== Supplied records ==
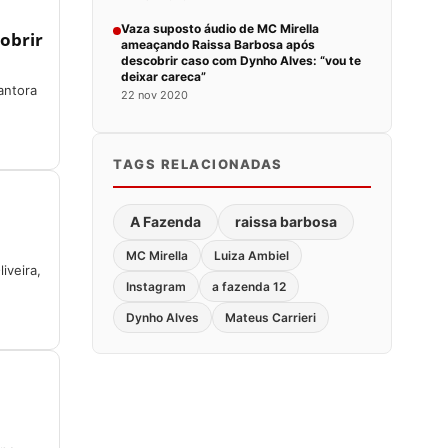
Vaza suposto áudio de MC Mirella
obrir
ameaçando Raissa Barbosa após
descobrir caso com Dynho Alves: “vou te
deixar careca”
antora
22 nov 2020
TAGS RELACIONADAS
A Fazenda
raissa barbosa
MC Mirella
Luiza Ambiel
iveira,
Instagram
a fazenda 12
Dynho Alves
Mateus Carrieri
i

==

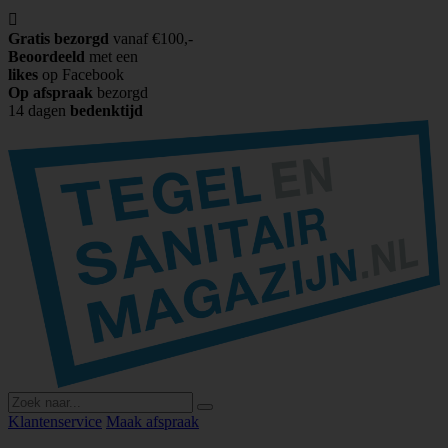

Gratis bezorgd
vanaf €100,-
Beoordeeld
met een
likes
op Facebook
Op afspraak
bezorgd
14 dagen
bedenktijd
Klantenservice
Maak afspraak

== What needs to be done ==
Please provide the number of lines in the listing above that contain the word "Mirella", and nothing further.

== Exercise answer ==
2